Во-вторых, гибкость мысли и чувства, на которую язык может отозваться присущей ему бесконечной гибкостью.
Гибкая вертикаль. Она есть и у языка и у экстралингвистического мира, то есть не-языка, всей невербальной реальности. На этой основе язык и не-язык пребывают в постоянном равноправном диалоге. На таких же основаниях может вступить в диалог с языком и отдельная личность, причем свидетельством глубины такого диалога будет не «красивость», не экспрессивность речи индивидуума, а ее естественность, органичность для данного субъекта. Лингвистически интересный человек — не тот, кто говорит «красиво», а тот, кто говорит по-своему. Ведь обыденная наша речь как минимум на девяносто процентов состоит из цитат, из клише. Свой неповторимый язычок в нехудожественном пространстве можно высунуть не более чем на одну десятую.

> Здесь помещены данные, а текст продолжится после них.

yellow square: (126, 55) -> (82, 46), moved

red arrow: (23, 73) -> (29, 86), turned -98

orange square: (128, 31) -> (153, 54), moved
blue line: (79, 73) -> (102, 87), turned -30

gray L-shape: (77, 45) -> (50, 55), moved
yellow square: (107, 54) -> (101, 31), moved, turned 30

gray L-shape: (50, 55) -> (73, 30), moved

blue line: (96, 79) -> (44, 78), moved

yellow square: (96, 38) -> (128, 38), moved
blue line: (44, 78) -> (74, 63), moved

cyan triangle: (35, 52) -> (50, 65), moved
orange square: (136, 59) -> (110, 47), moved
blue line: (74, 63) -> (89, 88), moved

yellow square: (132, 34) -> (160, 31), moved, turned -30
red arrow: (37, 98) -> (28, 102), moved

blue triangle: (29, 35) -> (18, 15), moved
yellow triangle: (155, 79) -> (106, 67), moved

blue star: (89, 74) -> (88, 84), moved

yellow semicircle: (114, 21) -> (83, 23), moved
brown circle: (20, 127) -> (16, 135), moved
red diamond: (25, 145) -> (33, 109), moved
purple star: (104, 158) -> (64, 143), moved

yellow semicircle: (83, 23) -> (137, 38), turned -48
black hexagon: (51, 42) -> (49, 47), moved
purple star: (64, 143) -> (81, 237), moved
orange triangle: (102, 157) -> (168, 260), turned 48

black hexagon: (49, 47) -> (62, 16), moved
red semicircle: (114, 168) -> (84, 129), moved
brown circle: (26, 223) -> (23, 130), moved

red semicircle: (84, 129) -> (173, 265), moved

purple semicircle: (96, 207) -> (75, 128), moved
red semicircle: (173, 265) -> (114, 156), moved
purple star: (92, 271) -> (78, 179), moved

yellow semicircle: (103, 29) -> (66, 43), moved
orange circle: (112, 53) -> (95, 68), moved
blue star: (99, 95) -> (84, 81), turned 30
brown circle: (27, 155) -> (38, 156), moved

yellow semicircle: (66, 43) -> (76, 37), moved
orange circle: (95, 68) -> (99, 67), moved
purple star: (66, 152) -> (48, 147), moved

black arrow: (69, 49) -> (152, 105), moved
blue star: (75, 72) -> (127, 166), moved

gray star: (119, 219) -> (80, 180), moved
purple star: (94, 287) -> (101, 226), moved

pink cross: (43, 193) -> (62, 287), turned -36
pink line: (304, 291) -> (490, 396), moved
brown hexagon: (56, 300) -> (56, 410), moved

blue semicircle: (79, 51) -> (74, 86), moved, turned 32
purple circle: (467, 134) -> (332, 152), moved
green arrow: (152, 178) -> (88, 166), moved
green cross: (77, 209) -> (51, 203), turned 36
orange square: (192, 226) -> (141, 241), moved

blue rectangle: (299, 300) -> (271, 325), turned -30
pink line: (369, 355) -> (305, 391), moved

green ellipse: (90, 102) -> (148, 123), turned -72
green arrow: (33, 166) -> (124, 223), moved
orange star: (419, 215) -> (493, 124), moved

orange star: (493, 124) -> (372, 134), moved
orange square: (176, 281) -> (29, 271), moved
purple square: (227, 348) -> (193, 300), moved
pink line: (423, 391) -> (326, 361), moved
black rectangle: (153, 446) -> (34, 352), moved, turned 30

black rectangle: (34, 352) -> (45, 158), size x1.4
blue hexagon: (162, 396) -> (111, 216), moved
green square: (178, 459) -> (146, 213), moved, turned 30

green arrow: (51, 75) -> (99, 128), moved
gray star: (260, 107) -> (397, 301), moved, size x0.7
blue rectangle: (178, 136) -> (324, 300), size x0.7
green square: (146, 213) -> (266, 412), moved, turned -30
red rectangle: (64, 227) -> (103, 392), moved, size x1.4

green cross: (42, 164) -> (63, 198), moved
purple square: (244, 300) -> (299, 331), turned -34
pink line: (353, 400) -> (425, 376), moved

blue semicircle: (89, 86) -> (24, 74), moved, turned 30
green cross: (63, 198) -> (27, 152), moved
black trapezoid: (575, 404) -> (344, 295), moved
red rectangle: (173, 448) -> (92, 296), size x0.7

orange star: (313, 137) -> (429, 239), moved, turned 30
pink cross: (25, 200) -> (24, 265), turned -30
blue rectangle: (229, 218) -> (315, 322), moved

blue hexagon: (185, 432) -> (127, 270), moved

В иных, сплошь интимных отношениях с языком находится писатель стихов и/или прозы. Обручившись со словом, он уже без него ни единого слова сказать не может, — все у них теперь общее. Однако это иллюзия — думать, что язык сам по себе что-то «диктует» пишущему подкаблучник, раб, пассивный исполнитель этому властному, но в то же время гибко-податливому существу не нужен. «Поэт издалека заводит речь.// Поэта далеко заводит речь» — цитируя Цветаеву, обычно акцент делают на втором стихе, но что значит «издалека» в стихе первом? Значит, из своей глубины, из дословесного и внесловесного космоса, из боли, проходящей, согласно той же Цветаевой, «всего тела вдоль». Подлинная духовная вертикаль, кстати, проходит и через нижнюю половину души. А вертикаль половинная, «верхняя» — это всего-навсего «культура», духовность поверхностная, не космическая.
Поздний и пост(ный)модернизм взамен глубинного диалога с языком вступили в дешевую интрижку с легкомысленным двойником языка, с речью-проституткой, па-речью (пользуюсь древней словообразовательной моделью: не «сын», а «пасынок»). В этом симбиозе от мира взят наносной, поверхностный хаос, от человека — эгоцентрический цинизм, от языка — легкодоступная свобода игрового плетения словес. Это словоблудие почти неуязвимо для разоблачения, его невозможно призвать к ответу, поскольку оно ни за что не держится и ничем не дорожит. Тем не менее есть один обобщающий аргумент против бесконечно-«горизонтальной» болтовни: она не создает новых композиционных форм. Здесь мы подходим к приведенному выше следствию из нашей теоремы.
Настоящий, живой язык по своей натуре — строитель. Он всюду видит корень, укрепляет его приставками и суффиксами, венчает окончанием. Так он строит слово, фразу, речь в целом. Он не просто ткет «тексты», он текст разворачивает одновременно как сюжет и как словарь. Литературный талант — это не «хорошо подвешенный» язык, не болтливый «язык без костей», это природная связь приемов языка с приемами композиции. А большие композиционные задачи сегодня можно решать только вкупе с философскими вопросами об устройстве человека и мироздания.